Recordé aquella otra vieja historia de un monasterio en el que la piedad había decaído. No es que los monjes fueran malos, pero sí que en la casa había una especia de gran aburrimiento, que los monjes no parecían felices; nadie quería ni estimaba a nadie y eso se notaba en la vida diaria como una capa espesa de mediocridad.
Tanto, que un día el Padre prior fue a visitar a un famoso sabio con fama de santo, quien, después de oírle y reflexionar, le dijo: “La causa, hermano, es muy clara. En vuestro monasterio habéis cometido todos un gran pecado: Resulta que entre vosotros vive el Mesías camuflado, disfrazado, y ninguno de vosotros se ha dado cuenta.” El buen prior regresó preocupadísimo a su monasterio porque, por un lado, no podía dudar de la sabiduría de aquel santo, pero, por otro, no lograba imaginarse quién de entre sus compañeros podría ser ese Mesías disfrazado.

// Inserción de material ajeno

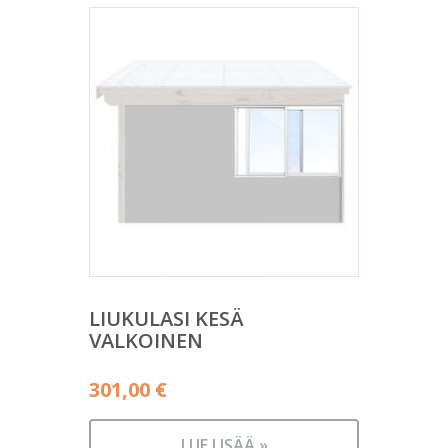
LIUKULASI KESÄ
VALKOINEN
301,00
€
LUE LISÄÄ »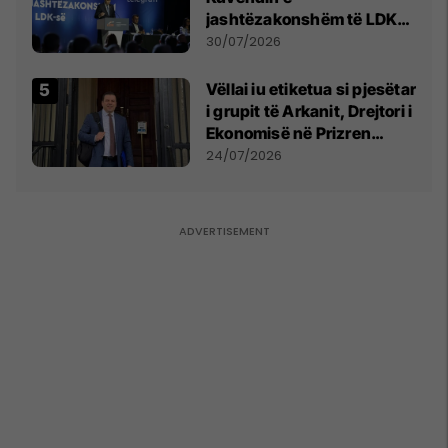
jashtëzakonshëm të LDK-
së
30/07/2026
Vëllai iu etiketua si pjesëtar
i grupit të Arkanit, Drejtori i
Ekonomisë në Prizren
mohon pretendimet
24/07/2026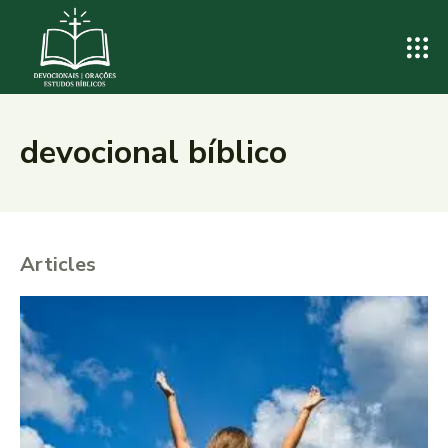
devocional bíblico
Articles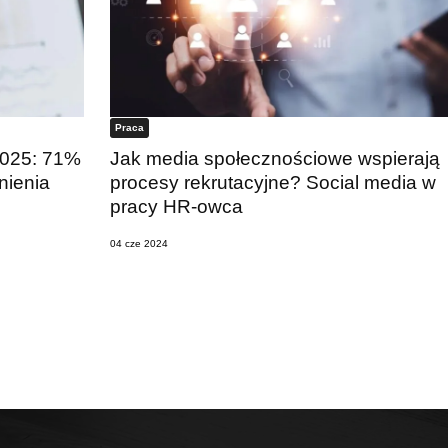
Praca
2025: 71%
Jak media społecznościowe wspierają
nienia
procesy rekrutacyjne? Social media w
pracy HR-owca
04 cze 2024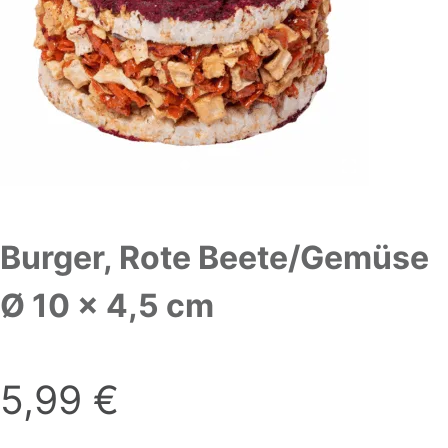
Burger, Rote Beete/Gemüse
Ø 10 x 4,5 cm
5,99
€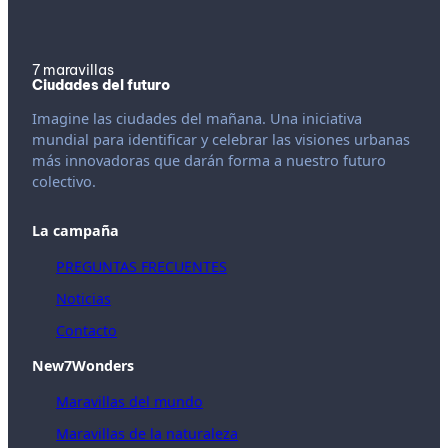
7 maravillas
Ciudades del futuro
Imagine las ciudades del mañana. Una iniciativa
mundial para identificar y celebrar las visiones urbanas
más innovadoras que darán forma a nuestro futuro
colectivo.
La campaña
PREGUNTAS FRECUENTES
Noticias
Contacto
New7Wonders
Maravillas del mundo
Maravillas de la naturaleza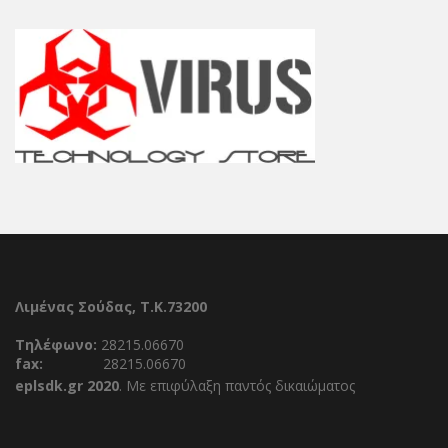
Λιμένας Σούδας, Τ.Κ.73200
Τηλέφωνο:
28215.06670
fax:
28215.06670
eplsdk.gr 2020
. Με επιφύλαξη παντός δικαιώματος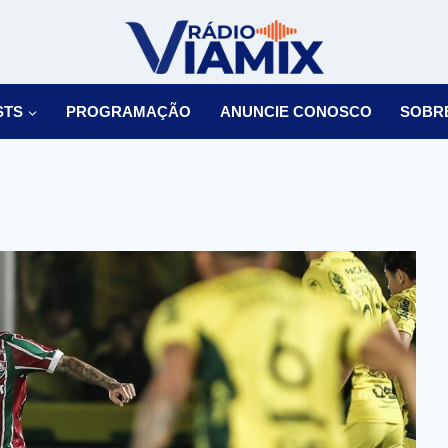
STS
PROGRAMAÇÃO
ANUNCIE CONOSCO
SOBR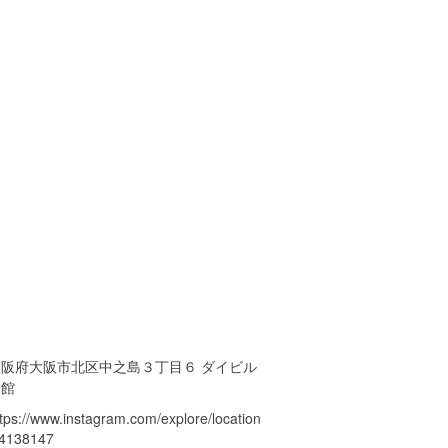
大阪府大阪市北区中之島３丁目６ ダイビル
本館
ttps://www.instagram.com/explore/location
/4138147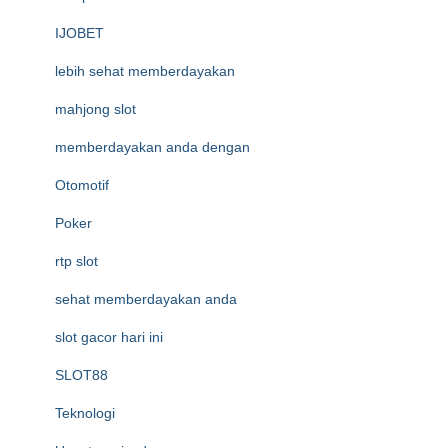
IJOBET
lebih sehat memberdayakan
mahjong slot
memberdayakan anda dengan
Otomotif
Poker
rtp slot
sehat memberdayakan anda
slot gacor hari ini
SLOT88
Teknologi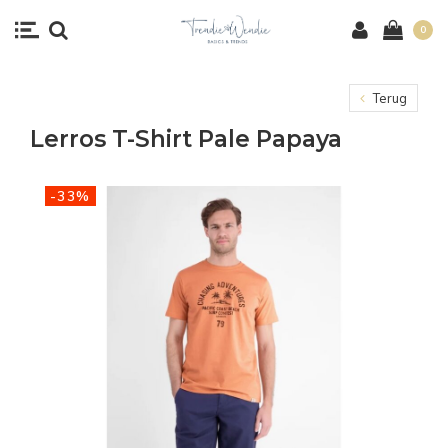
0
Terug
Lerros T-Shirt Pale Papaya
-33%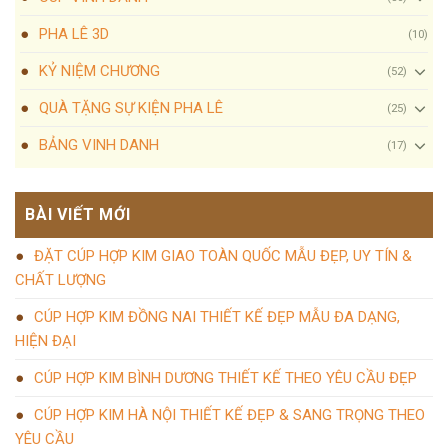
PHA LÊ 3D
(10)
KỶ NIỆM CHƯƠNG
(52)
QUÀ TẶNG SỰ KIỆN PHA LÊ
(25)
BẢNG VINH DANH
(17)
BÀI VIẾT MỚI
ĐẶT CÚP HỢP KIM GIAO TOÀN QUỐC MẪU ĐẸP, UY TÍN &
CHẤT LƯỢNG
CÚP HỢP KIM ĐỒNG NAI THIẾT KẾ ĐẸP MẪU ĐA DẠNG,
HIỆN ĐẠI
CÚP HỢP KIM BÌNH DƯƠNG THIẾT KẾ THEO YÊU CẦU ĐẸP
CÚP HỢP KIM HÀ NỘI THIẾT KẾ ĐẸP & SANG TRỌNG THEO
YÊU CẦU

¿Acaso el maestro de coro? Imposible. Era un hombre bueno, pero era vanidoso, creído. ¿Sería el maestro de los novicios? No, no. Era también un buen monje, pero era duro, irascible. Imposible que fuera el Mesías. ¿Y el hermano portero? ¿Y el cocinero? Repasó, uno por uno, la lista de sus monjes y a todos les encontraba llenos de defectos. Claro que -se dijo a sí mismo- si el Mesías estaba disfrazado, podía estar disfrazado detrás de algunos defectos aparentes, pero ser, por dentro, el Mesías.
Al llegar a su convento, comunicó a sus monjes el diagnóstico del santo y todos sus compañeros se pusieron a pensar quién de ellos podía ser Mesías disfrazado y todos, más o menos, llegaron a las mismas conclusiones que su prior. Pero, por si acaso, comenzaron a tratar todos mejor a sus compañeros, a todos, no sea que fueran a ofender al Mesías. Y comenzaron a ver que tenían más virtudes de las que ellos sospechaban.
Y, poco a poco, el convento fue llenándose de amor, porque cada uno trataba a su vecino como sí su vecino fuese Dios mismo. Y todos empezaron a ser verdaderamente felices amando y sintiéndose amados.